[Stored data entries]
· · ·

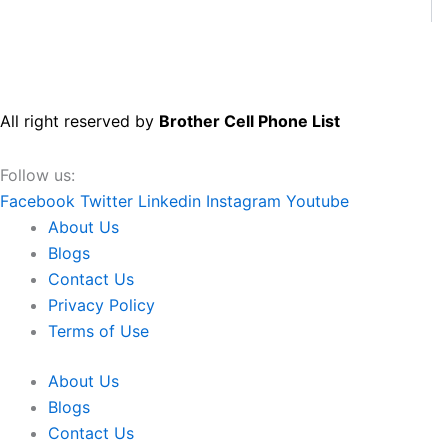
All right reserved by
Brother Cell Phone List
Follow us:
Facebook
Twitter
Linkedin
Instagram
Youtube
About Us
Blogs
Contact Us
Privacy Policy
Terms of Use
About Us
Blogs
Contact Us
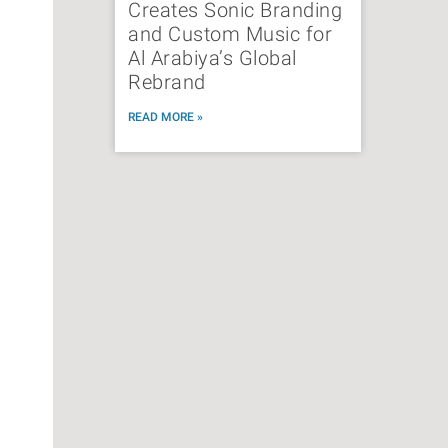
Creates Sonic Branding
and Custom Music for
Al Arabiya’s Global
Rebrand
READ MORE »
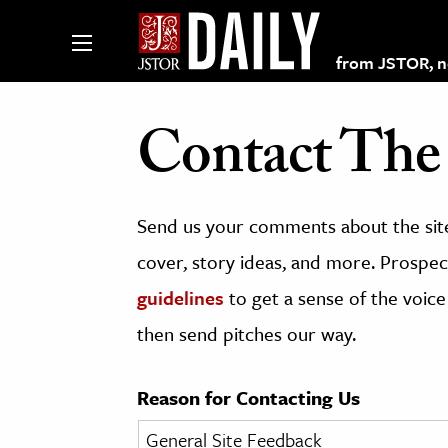
from JSTOR, non
Contact The 
lections on JSTOR
Send us your comments about the site
ching and Learning Resources
cover, story ideas, and more. Prospect
guidelines
to get a sense of the voice
s & Culture
then send pitches our way.
 Art History
& Media
Reason for Contacting Us
age & Literature
rming Arts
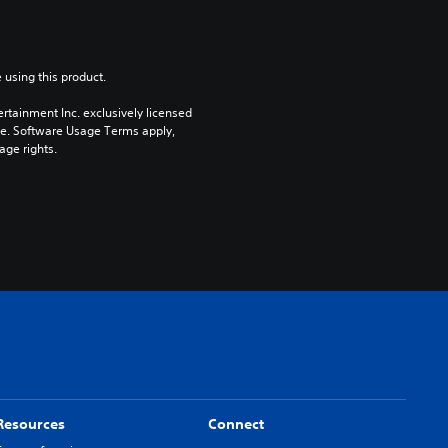
 using this product.
rtainment Inc. exclusively licensed 
pe. Software Usage Terms apply, 
age rights.
Resources
Connect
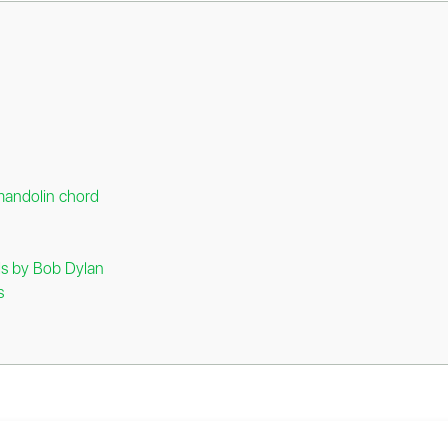
mandolin chord
rds by Bob Dylan
s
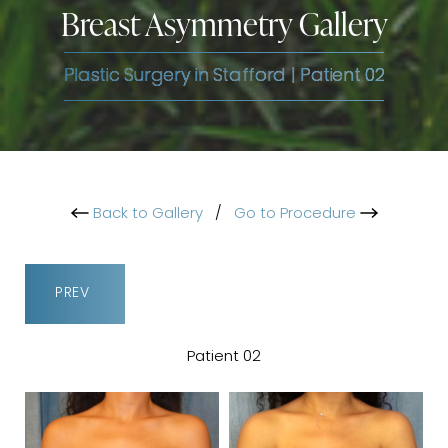
Breast Asymmetry Gallery
Plastic Surgery in Stafford | Patient 02
Back to Gallery
/
Go to Procedure
PREV
Patient 02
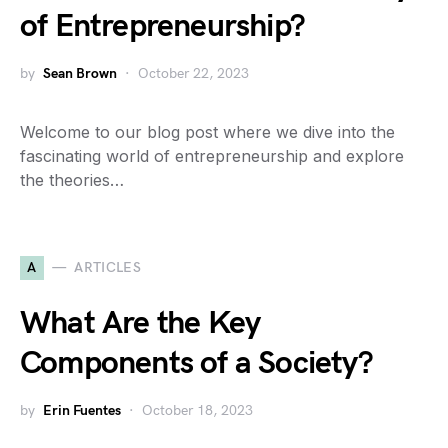
of Entrepreneurship?
by
Sean Brown
October 22, 2023
Welcome to our blog post where we dive into the
fascinating world of entrepreneurship and explore
the theories…
A
ARTICLES
What Are the Key
Components of a Society?
by
Erin Fuentes
October 18, 2023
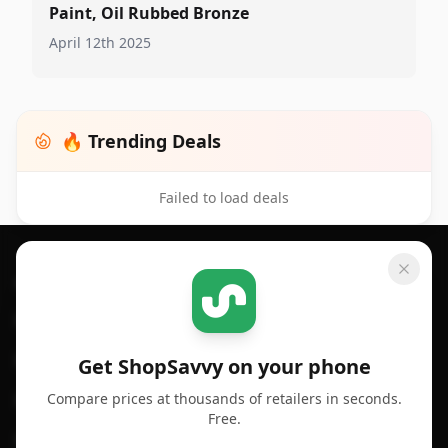
Paint, Oil Rubbed Bronze
April 12th 2025
🔥 Trending Deals
Failed to load deals
Footer 1
GET SHOPSAVVY
SHOPSAVVY
For iPhone or iPad
Price Comparison
For Android
Compare Prices
Get ShopSavvy on your phone
Compare prices at thousands of retailers in seconds.
For Chrome Browser
App
Free.
For Edge Browser
Browser Extension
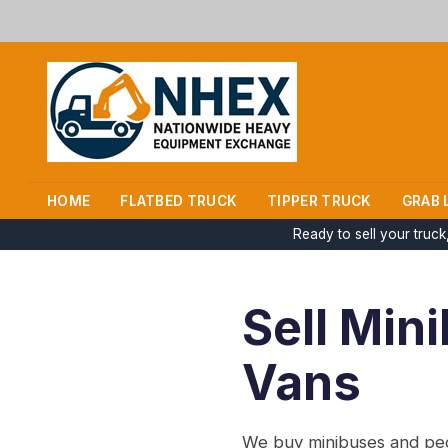
HOME
FLATBED TRUCK
TIPPER TRUCK
GRAB 
Ready to sell your truc
Sell Min
Vans
We buy minibuses and peop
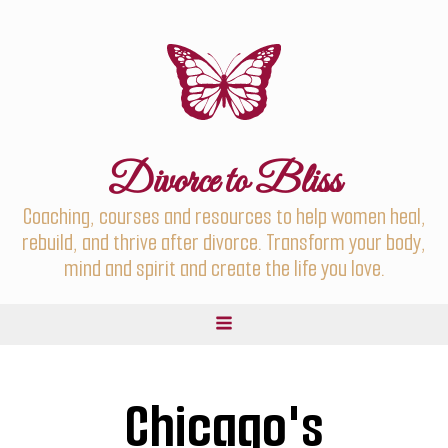
Divorce to Bliss
Coaching, courses and resources to help women heal,
rebuild, and thrive after divorce. Transform your body,
mind and spirit and create the life you love.
Chicago's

· · ·

__Problem requirements__.
Extract all lines from the data in which "Compare" is found.

__Output for this task__.
Compare Prices
Compare prices at thousands of retailers in seconds.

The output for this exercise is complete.